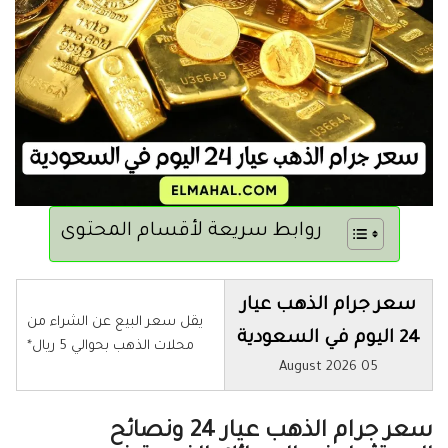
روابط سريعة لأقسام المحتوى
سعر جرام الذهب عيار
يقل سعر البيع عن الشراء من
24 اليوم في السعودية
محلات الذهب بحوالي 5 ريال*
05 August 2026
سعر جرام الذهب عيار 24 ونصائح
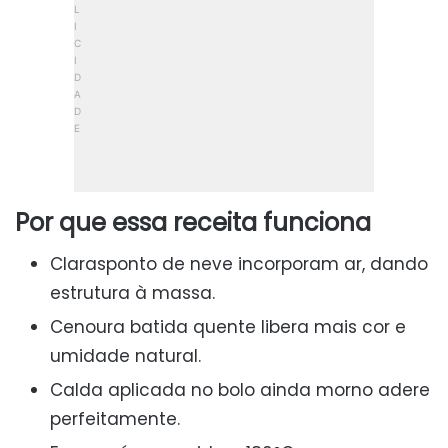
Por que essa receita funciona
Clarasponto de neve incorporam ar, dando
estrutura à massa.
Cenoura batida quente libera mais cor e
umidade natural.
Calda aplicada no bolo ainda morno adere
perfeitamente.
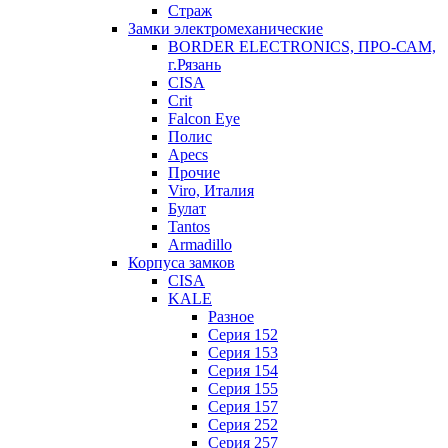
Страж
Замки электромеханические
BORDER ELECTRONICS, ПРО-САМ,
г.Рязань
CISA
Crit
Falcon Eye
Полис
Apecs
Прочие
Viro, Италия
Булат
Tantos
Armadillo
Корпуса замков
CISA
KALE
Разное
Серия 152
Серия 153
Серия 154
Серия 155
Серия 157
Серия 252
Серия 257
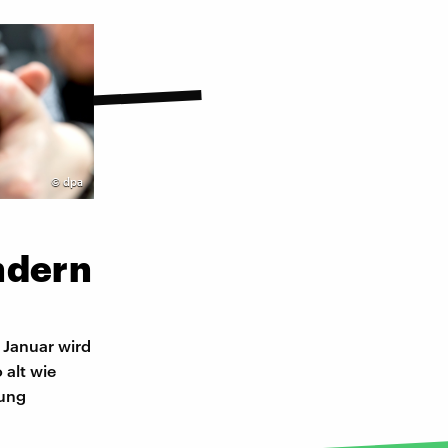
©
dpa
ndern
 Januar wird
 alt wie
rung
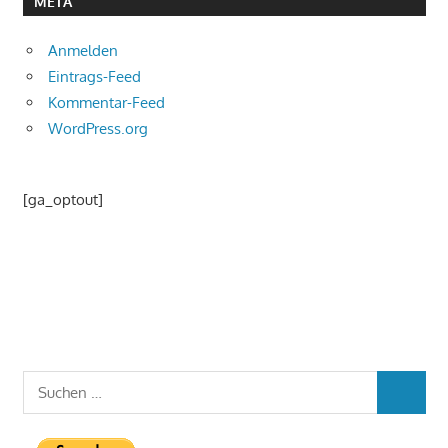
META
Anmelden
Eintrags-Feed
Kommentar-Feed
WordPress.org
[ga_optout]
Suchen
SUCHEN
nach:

———

# What you are asked to do
Only a number is wanted here: how many lines of the records above contain "جرام".

# Reply to the task
2